§ **Extracted data**:
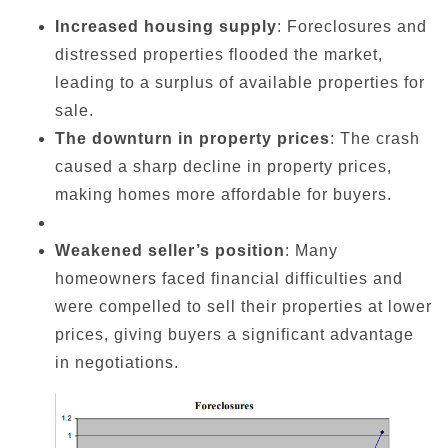
Increased housing supply
: Foreclosures and
distressed properties flooded the market,
leading to a surplus of available properties for
sale.
The downturn in property prices
: The crash
caused a sharp decline in property prices,
making homes more affordable for buyers.
Weakened seller’s position
: Many
homeowners faced financial difficulties and
were compelled to sell their properties at lower
prices, giving buyers a significant advantage
in negotiations.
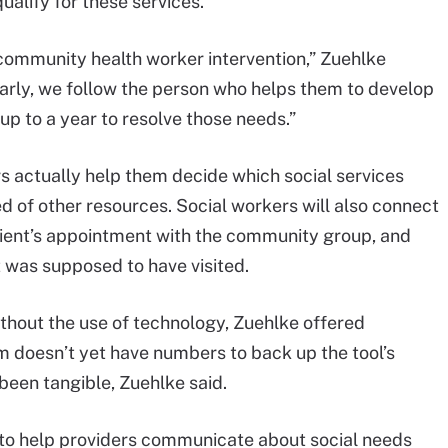
alify for these services.
or community health worker intervention,” Zuehlke
arly, we follow the person who helps them to develop
 up to a year to resolve those needs.”
rs actually help them decide which social services
ed of other resources. Social workers will also connect
ient’s appointment with the community group, and
t was supposed to have visited.
thout the use of technology, Zuehlke offered
em doesn’t yet have numbers to back up the tool’s
been tangible, Zuehlke said.
e to help providers communicate about social needs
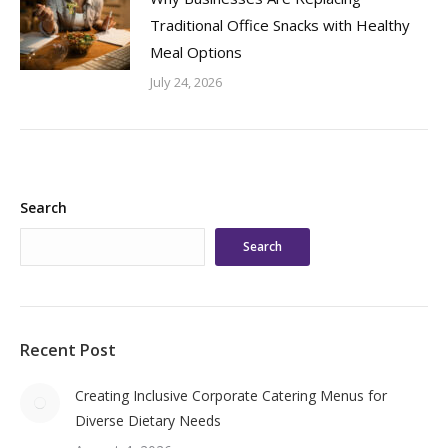
Traditional Office Snacks with Healthy
Meal Options
July 24, 2026
Search
Search
Recent Post
Creating Inclusive Corporate Catering Menus for
Diverse Dietary Needs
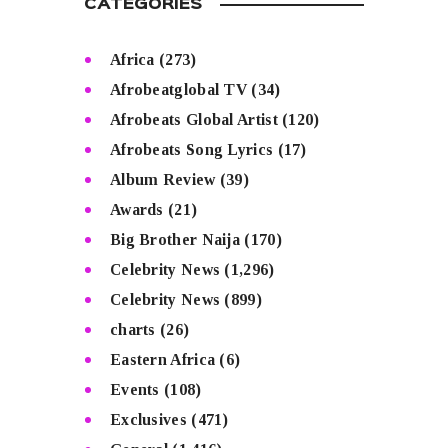
CATEGORIES
Africa
(273)
Afrobeatglobal TV
(34)
Afrobeats Global Artist
(120)
Afrobeats Song Lyrics
(17)
Album Review
(39)
Awards
(21)
Big Brother Naija
(170)
Celebrity News
(1,296)
Celebrity News
(899)
charts
(26)
Eastern Africa
(6)
Events
(108)
Exclusives
(471)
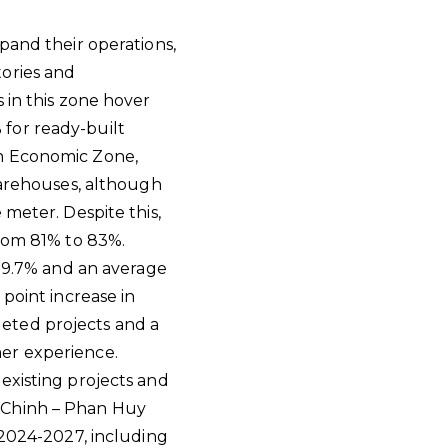
pand their operations,
tories and
 in this zone hover
for ready-built
rn Economic Zone,
warehouses, although
 meter. Despite this,
from 81% to 83%.
 89.7% and an average
point increase in
eted projects and a
er experience.
existing projects and
g Chinh – Phan Huy
 2024-2027, including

§ **Try it**: Exclude the pictures, and output exactly the lines from the one with "ient’s appointment with" through the last line of the records, both included.

§ **Solution to this task**:
ient’s appointment with the community group, and
t was supposed to have visited.
thout the use of technology, Zuehlke offered
em doesn’t yet have numbers to back up the tool’s
been tangible, Zuehlke said.
e to help providers communicate about social needs
Traditional Office Snacks with Healthy
Meal Options
July 24, 2026
Search
Search
Recent Post
Creating Inclusive Corporate Catering Menus for
Diverse Dietary Needs
CATEGORIES
Africa
(273)
Afrobeatglobal TV
(34)
Afrobeats Global Artist
(120)
Afrobeats Song Lyrics
(17)
Album Review
(39)
Awards
(21)
Big Brother Naija
(170)
Celebrity News
(1,296)
Celebrity News
(899)
charts
(26)
Eastern Africa
(6)
Events
(108)
Exclusives
(471)
pand their operations,
tories and
 in this zone hover
for ready-built
rn Economic Zone,
warehouses, although
 meter. Despite this,
from 81% to 83%.
 89.7% and an average
point increase in
eted projects and a
er experience.
existing projects and
g Chinh – Phan Huy
 2024-2027, including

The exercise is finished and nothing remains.